Work task – Reproduce exactly, and only, the lines below from the one containing "Slovakia Work Permit (44, 2209)" through the one containing "UAE Tour Package (73, 1458)".

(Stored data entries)
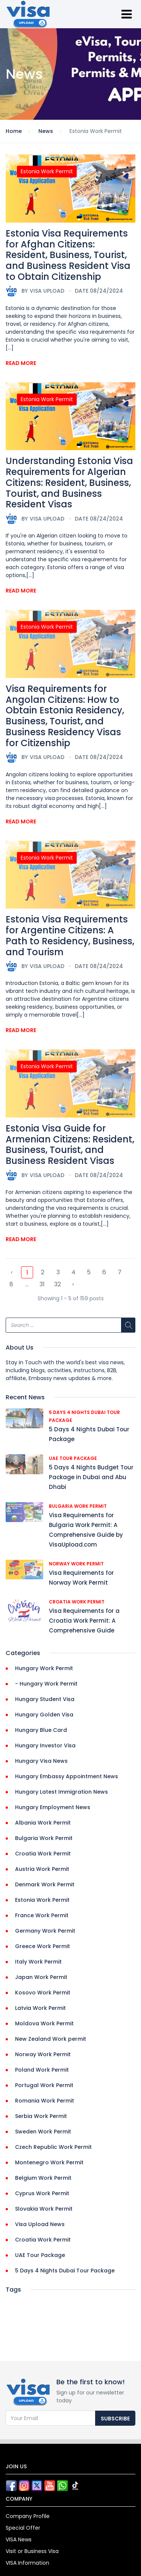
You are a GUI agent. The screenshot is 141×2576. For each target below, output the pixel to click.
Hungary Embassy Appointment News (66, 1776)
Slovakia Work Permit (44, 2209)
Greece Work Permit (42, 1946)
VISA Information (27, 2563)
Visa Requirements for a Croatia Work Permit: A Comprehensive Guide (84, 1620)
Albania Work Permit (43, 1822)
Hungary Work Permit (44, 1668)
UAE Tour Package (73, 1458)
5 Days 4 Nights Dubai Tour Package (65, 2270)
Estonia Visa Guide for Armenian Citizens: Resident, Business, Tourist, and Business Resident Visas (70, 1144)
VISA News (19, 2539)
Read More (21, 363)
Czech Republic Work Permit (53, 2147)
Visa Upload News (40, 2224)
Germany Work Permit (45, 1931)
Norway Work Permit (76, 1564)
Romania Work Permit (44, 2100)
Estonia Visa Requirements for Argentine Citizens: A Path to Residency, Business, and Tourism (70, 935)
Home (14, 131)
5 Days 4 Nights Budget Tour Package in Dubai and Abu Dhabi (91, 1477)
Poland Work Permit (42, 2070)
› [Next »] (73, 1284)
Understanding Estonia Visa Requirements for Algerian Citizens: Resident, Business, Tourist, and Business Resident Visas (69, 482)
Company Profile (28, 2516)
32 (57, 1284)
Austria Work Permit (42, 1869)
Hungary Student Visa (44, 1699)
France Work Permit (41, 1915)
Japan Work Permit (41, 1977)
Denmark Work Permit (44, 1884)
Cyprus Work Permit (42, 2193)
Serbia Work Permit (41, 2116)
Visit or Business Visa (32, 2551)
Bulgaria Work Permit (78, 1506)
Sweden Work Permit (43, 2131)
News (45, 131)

Result below –
Slovakia Work Permit (44, 2209)
Greece Work Permit (42, 1946)
VISA Information (27, 2563)
Visa Requirements for a Croatia Work Permit: A Comprehensive Guide (84, 1620)
Albania Work Permit (43, 1822)
Hungary Work Permit (44, 1668)
UAE Tour Package (73, 1458)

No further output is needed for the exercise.